Archive reference: SE/KrA/0266/002/01:H/F III/1

Minutes of meetings with the armor committee of 1941

The “armor committee of 1941” (1941 års pansarkommitté) was a working group tasked to develop a satisfactory Swedish medium tank, with severe time constraints and a strict requirement that it must not weigh more than 22 tons. The result was strv m/42, which basically was an improved Landsverk L-60.

These four documents contain minutes of meetings with the committee in 1941 and 1942.

Archive reference: SE/KrA/0062/D/01/016:H/F I/1 a

Memo regarding considerations for series production of akv 151 (KV 155)

Original title: PM rörande akv 151, överarbetning av konstruktionen med hänsyn till planerad tillverkning i serie

This memo (dated 1960-01-04) discusses series production of the akv 151 SPG (aka. KV 155, the bkan 1 prototype) and some of the project history. The author notes that since the original suggestion in the second quarter of 1949, eleven years have passed and series production has not yet started. A number of reasons for this is mentioned (lack of engineers, changes in the specification, doubts whether the project is viable at all). The author concludes that because of the changes in the specification and the fact that the current prototype is based on a chassis (the Krv) that is not likely to be mass produced, the vehicle (and its chassis in particular) will need to be reworked before it can enter series production.
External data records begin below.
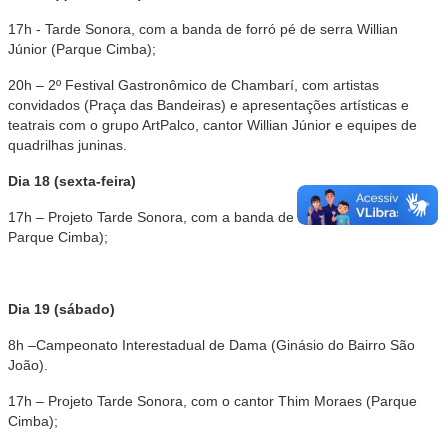
17h - Tarde Sonora, com a banda de forró pé de serra Willian
Júnior (Parque Cimba);
20h – 2º Festival Gastronômico de Chambarí, com artistas
convidados (Praça das Bandeiras) e apresentações artísticas e
teatrais com o grupo ArtPalco, cantor Willian Júnior e equipes de
quadrilhas juninas.
Dia 18 (sexta-feira)
17h – Projeto Tarde Sonora, com a banda de Pagode Koisa Rara
Parque Cimba);
Dia 19 (sábado)
8h –Campeonato Interestadual de Dama (Ginásio do Bairro São
João).
17h – Projeto Tarde Sonora, com o cantor Thim Moraes (Parque
Cimba);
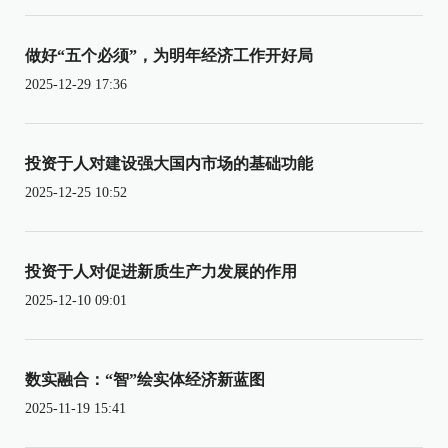
做好“五个必须”，为明年经济工作开好局
2025-12-29 17:36
投资于人对建设强大国内市场的基础功能
2025-12-25 10:52
投资于人对促进新质生产力发展的作用
2025-12-10 09:01
数实融合：“智”绘实体经济新蓝图
2025-11-19 15:41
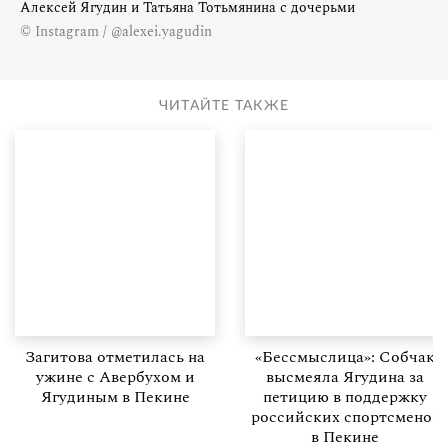
Алексей Ягудин и Татьяна Тотьмянина с дочерьми
© Instagram / @alexei.yagudin
ЧИТАЙТЕ ТАКЖЕ
Загитова отметилась на
«Бессмыслица»: Собчак
ужине с Авербухом и
высмеяла Ягудина за
Ягудиным в Пекине
петицию в поддержку
российских спортсменов
в Пекине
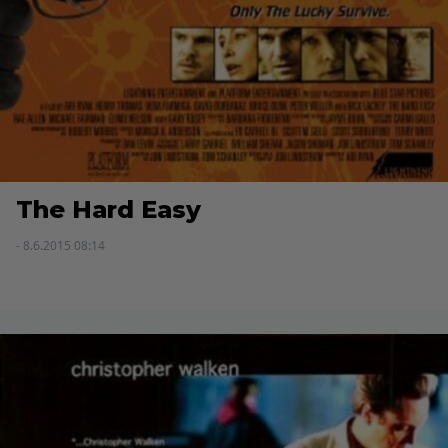
The Hard Easy
- 8.6.2015 08:14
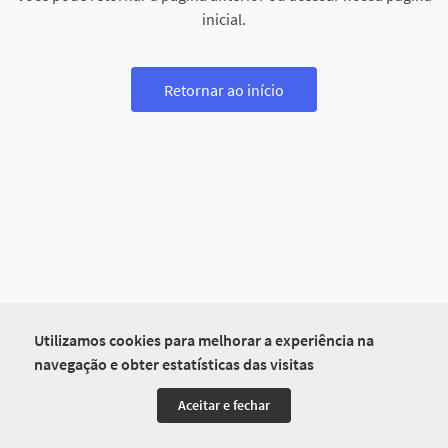
inicial.
Retornar ao início
Utilizamos cookies para melhorar a experiência na
navegação e obter estatísticas das visitas
Aceitar e fechar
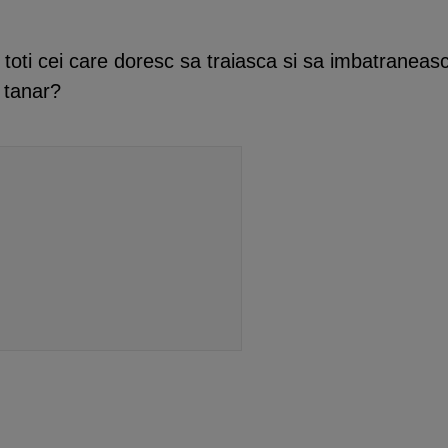
 toti cei care doresc sa traiasca si sa imbatraneas
 tanar?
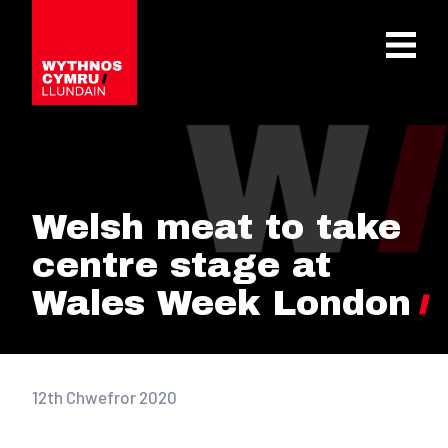
OPEN 
Welsh meat to take
centre stage at
Wales Week London
12th Chwefror 2020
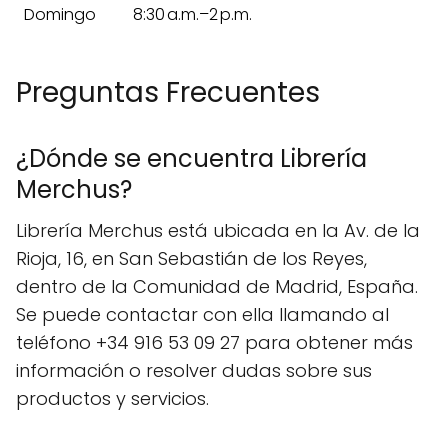
Domingo
8:30 a.m.–2 p.m.
Preguntas Frecuentes
¿Dónde se encuentra Librería
Merchus?
Librería Merchus está ubicada en la Av. de la
Rioja, 16, en San Sebastián de los Reyes,
dentro de la Comunidad de Madrid, España.
Se puede contactar con ella llamando al
teléfono +34 916 53 09 27 para obtener más
información o resolver dudas sobre sus
productos y servicios.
The author also mentions that it would be desirable to reduce the weight of the vehicle; the prototype weighs 45 metric tons but according to a 1958 report Swedish AFV’s should weigh no more than 37 metric tons, and if possible weigh less than 25 tons. A note in the margin exclaims “-18% !” in red next to this paragraph; someone who read the memo probably doubts that this is possible (and they would be right, because the series production version turned out to weigh 52 metric tons in the end).

Finally, four alternatives are presented; two conventional and two using the suspension to help with gun elevation. The weight for all four alternatives is claimed to be less than 37 tons, which seems like a pipe dream in retrospect. Rough drawings of the alternatives are attached.